Hamburg. Gynäkologin vom Agaplesion Bethesda Krankenhaus Bergedorf über Gründe für ungewollten Urinverlust und wie man diesen behandelt.

Sei es nach der Geburt eines Kindes oder im Zuge der Wechseljahre – viele Frauen verlieren unfreiwillig Urin. Darüber zu sprechen oder gar mit den Problemen zum Arzt zu gehen, fällt den Betroffenen oft schwer. „Ist der Leidensdruck hoch, lohnt es sich, Schamgefühle zu überwinden und sich Hilfe zu suchen, denn Inkontinenz ist gut behandelbar“, sagt Dr. Maike Kalb-Rottmann.

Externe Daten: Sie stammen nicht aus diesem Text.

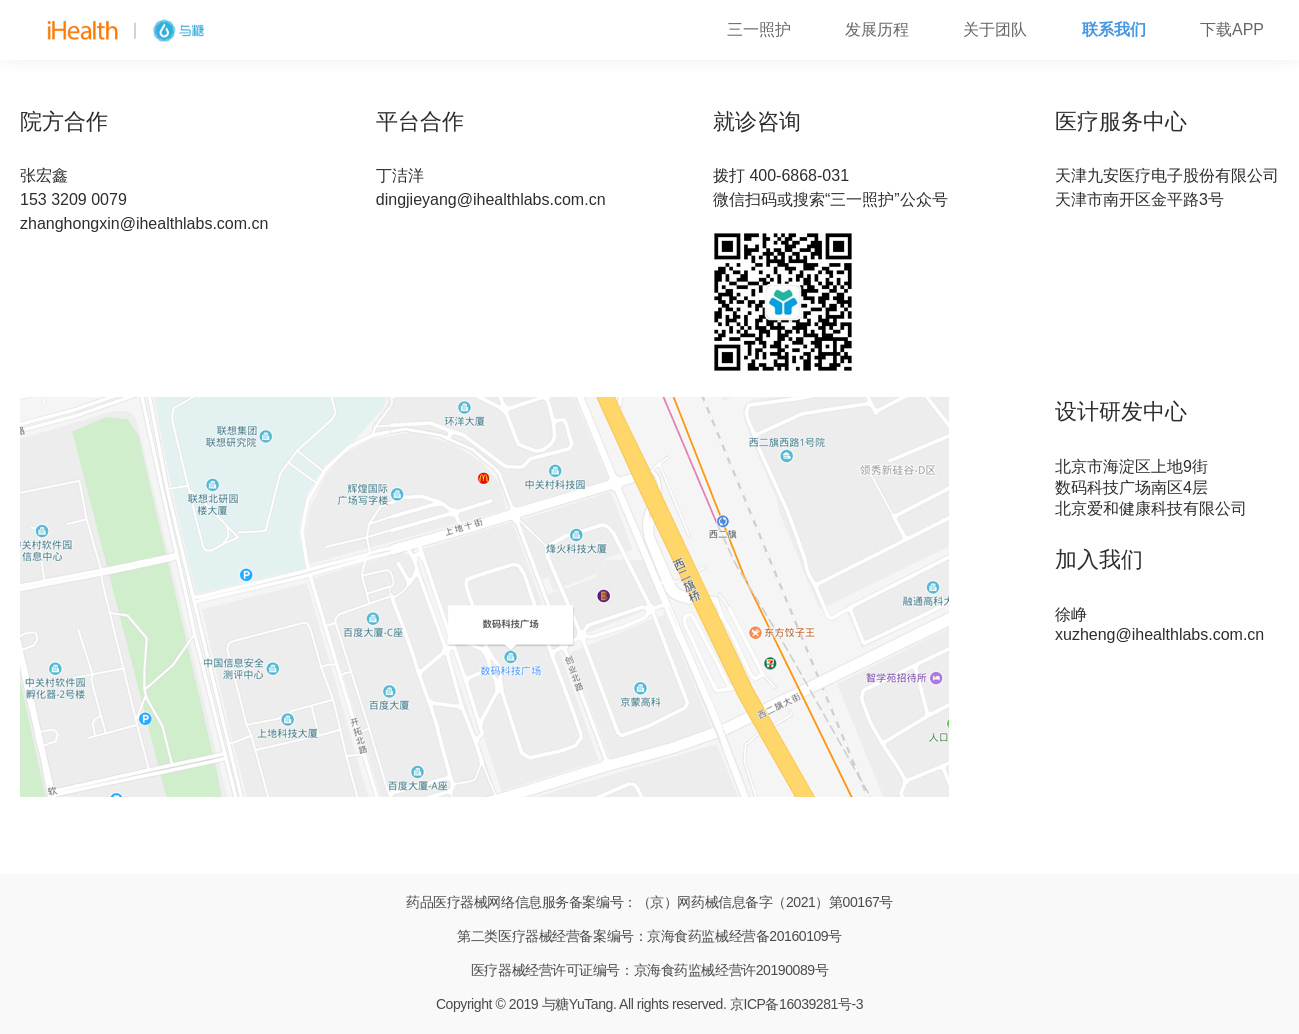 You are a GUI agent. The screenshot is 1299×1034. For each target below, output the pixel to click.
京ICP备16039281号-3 (796, 1004) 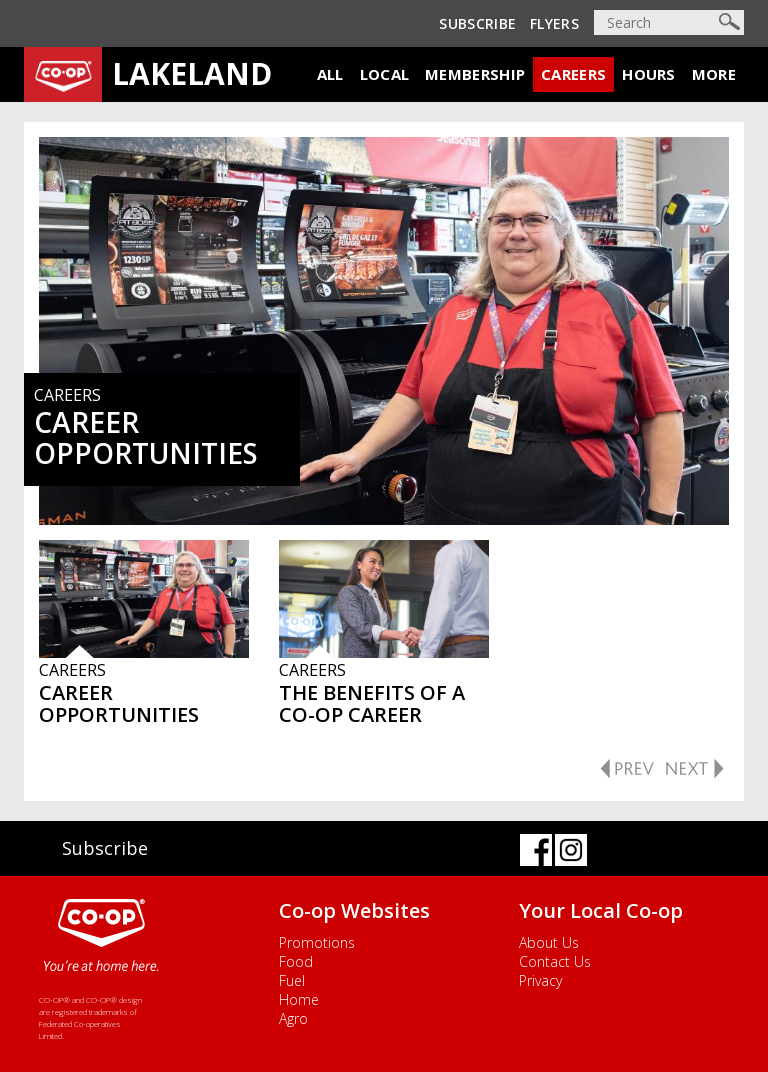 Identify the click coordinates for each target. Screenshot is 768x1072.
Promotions (317, 942)
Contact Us (555, 961)
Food (296, 961)
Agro (293, 1018)
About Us (549, 942)
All (330, 74)
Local (385, 74)
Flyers (554, 23)
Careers (573, 74)
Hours (649, 74)
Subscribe (477, 23)
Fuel (292, 980)
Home (299, 999)
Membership (475, 74)
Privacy (540, 980)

Rund 3200 Kindern hat die leitende Oberärztin in der Gynäkologie und Geburtshilfe und ärztliche Leiterin des Beckenbodenzentrums im Agaplesion Bethesda Krankenhaus Bergedorf schon auf die Welt geholfen. Einen Menschen in den ersten Momenten seines Lebens begleiten zu dürfen, ist für die Mutter einer Tochter ein Geschenk: „Ich würde mich nie anders entscheiden, es würde immer wieder Gynäkologie und Geburtshilfe werden.“

Inkontinenz: Nach der Geburt leiden viele unter Beckenbodenschwäche

Zwischen 15 und 43 Jahren sind in der Regel die Mütter, die Dr. Kalb-Rottmann betreut. Ist das Baby da, ist die Freude groß, jedoch wird fast jede junge Mutter merken, dass sie den Urin nicht mehr so gut halten kann wie vor der Geburt. Der Grund: Beckenbodenschwäche.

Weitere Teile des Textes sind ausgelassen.